Task prompt: All the records that follow need to be reproduced exactly. Omit the images.

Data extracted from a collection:
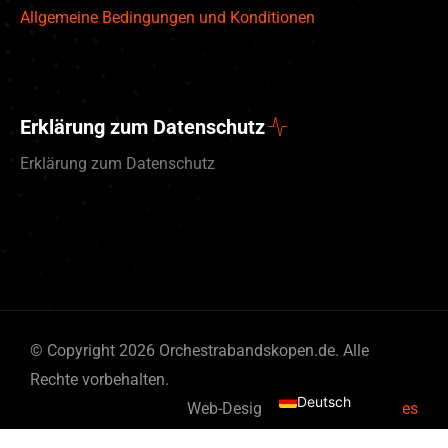
Allgemeine Bedingungen und Konditionen
Erklärung zum Datenschutz
Erklärung zum Datenschutz
English (UK)
© Copyright 2026 Orchestrabandskopen.de. Alle
Nederlands
Rechte vorbehalten.
Deutsch
Web-Design von
By Bits & Pieces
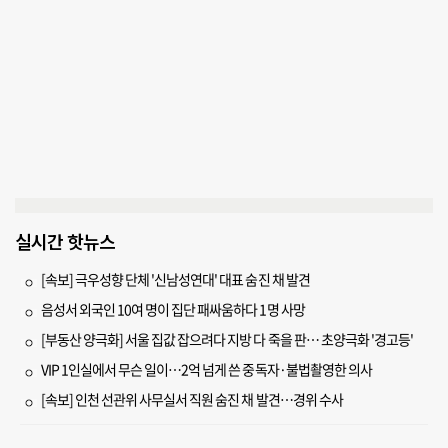
실시간 핫뉴스
[속보] 극우성향 단체 '신남성연대' 대표 숨진 채 발견
음성서 외국인 10여 명이 집단 패싸움하다 1명 사망
[부동산 양극화] 서울 집값 잡으려다 지방 다 죽을 판… 초양극화 '경고등'
VIP 1인실에서 무슨 일이…2억 넘게 쓴 중독자·불법촬영한 의사
[속보] 인천 선관위 사무실서 직원 숨진 채 발견…경위 수사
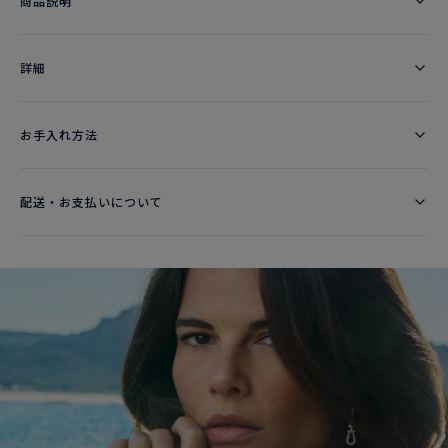
商品説明
詳細​
お手入れ方法
配送・お支払いについて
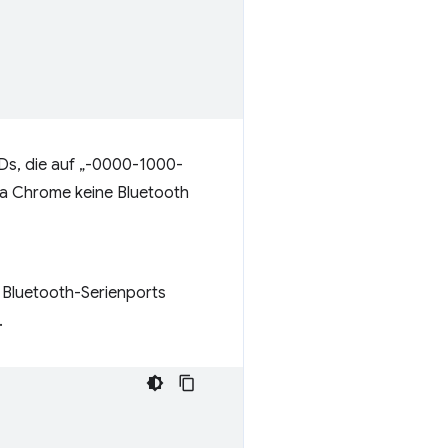
UIDs, die auf „-0000-1000-
da Chrome keine Bluetooth
 Bluetooth-Serienports
.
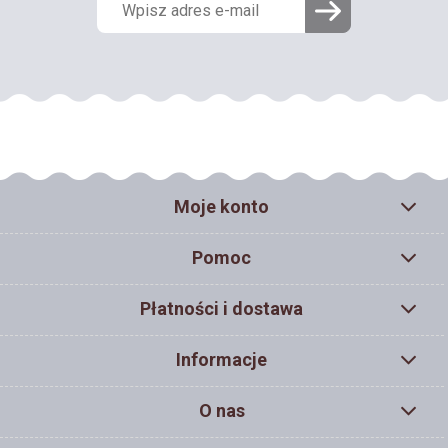
Moje konto
Pomoc
Płatności i dostawa
Informacje
O nas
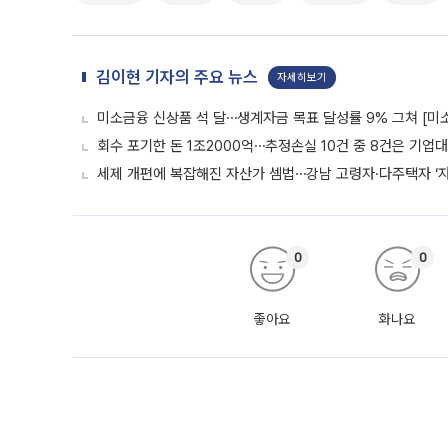
김이현 기자의 주요 뉴스
자세히보기
미소금융 신상품 석 달⋯생계자금 목표 달성률 9% 그쳐 [미
회수 포기한 돈 1조2000억⋯추정손실 10건 중 8건은 기업
세제 개편에 복잡해진 자산가 셈법⋯강남 고령자·다주택자 ‘
0
0
좋아요
화나요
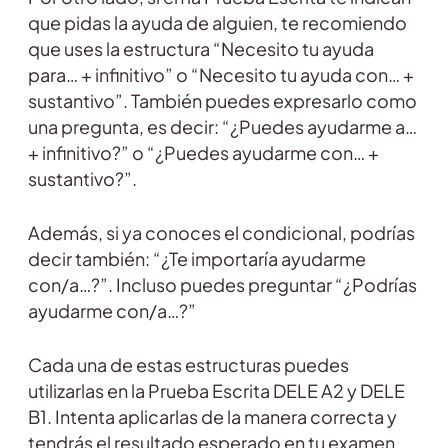
que pidas la ayuda de alguien, te recomiendo
que uses la estructura “Necesito tu ayuda
para… + infinitivo” o “Necesito tu ayuda con… +
sustantivo”. También puedes expresarlo como
una pregunta, es decir: “¿Puedes ayudarme a…
+ infinitivo?” o “¿Puedes ayudarme con… +
sustantivo?”.
Además, si ya conoces el condicional, podrías
decir también: “¿Te importaría ayudarme
con/a…?”. Incluso puedes preguntar “¿Podrías
ayudarme con/a…?”
Cada una de estas estructuras puedes
utilizarlas en la Prueba Escrita DELE A2 y DELE
B1. Intenta aplicarlas de la manera correcta y
tendrás el resultado esperado en tu examen.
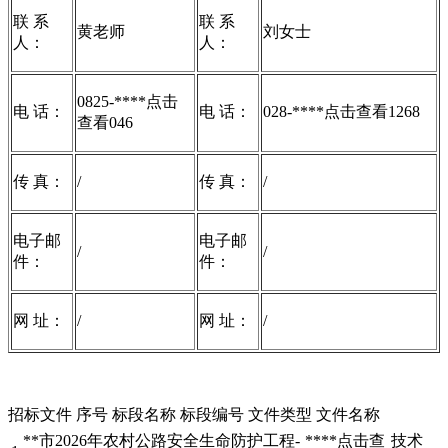
联 系
联 系
黄老师
刘女士
人：
人：
0825-****
点击
电 话：
电 话：
028-****
点击查看
1268
查看
046
传 真：
/
传 真：
/
电子邮
电子邮
/
/
件：
件：
网 址：
/
网 址：
/
招标文件 序号 标段名称 标段编号 文件类型 文件名称
**市2026年农村公路安全生命防护工程-
****
点击查
技术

Answer to this problem:
Allgemeine Bedingungen und Konditionen
Erklärung zum Datenschutz
Erklärung zum Datenschutz
English (UK)
© Copyright 2026 Orchestrabandskopen.de. Alle
Nederlands
Rechte vorbehalten.
Deutsch
Web-Design von
By Bits & Pieces
실시간 핫뉴스
[속보] 극우성향 단체 '신남성연대' 대표 숨진 채 발견
음성서 외국인 10여 명이 집단 패싸움하다 1명 사망
[부동산 양극화] 서울 집값 잡으려다 지방 다 죽을 판… 초양극화 '경고등'
VIP 1인실에서 무슨 일이…2억 넘게 쓴 중독자·불법촬영한 의사
[속보] 인천 선관위 사무실서 직원 숨진 채 발견…경위 수사
商品説明
詳細​
お手入れ方法
配送・お支払いについて
UIDs, die auf „-0000-1000-
da Chrome keine Bluetooth
 Bluetooth-Serienports
.
Moje konto
Pomoc
Płatności i dostawa
Informacje
O nas
김이현 기자의 주요 뉴스
자세히보기
미소금융 신상품 석 달⋯생계자금 목표 달성률 9% 그쳐 [미
회수 포기한 돈 1조2000억⋯추정손실 10건 중 8건은 기업
세제 개편에 복잡해진 자산가 셈법⋯강남 고령자·다주택자 ‘
0
0
좋아요
화나요
que pidas la ayuda de alguien, te recomiendo
que uses la estructura “Necesito tu ayuda
para… + infinitivo” o “Necesito tu ayuda con… +
sustantivo”. También puedes expresarlo como
una pregunta, es decir: “¿Puedes ayudarme a…
+ infinitivo?” o “¿Puedes ayudarme con… +
sustantivo?”.
Además, si ya conoces el condicional, podrías
decir también: “¿Te importaría ayudarme
con/a…?”. Incluso puedes preguntar “¿Podrías
ayudarme con/a…?”
Cada una de estas estructuras puedes
utilizarlas en la Prueba Escrita DELE A2 y DELE
B1. Intenta aplicarlas de la manera correcta y
tendrás el resultado esperado en tu examen.
联 系
联 系
黄老师
刘女士
人：
人：
0825-****
点击
电 话：
电 话：
028-****
点击查看
1268
查看
046
传 真：
/
传 真：
/
电子邮
电子邮
/
/
件：
件：
网 址：
/
网 址：
/
招标文件 序号 标段名称 标段编号 文件类型 文件名称
**市2026年农村公路安全生命防护工程-
****
点击查
技术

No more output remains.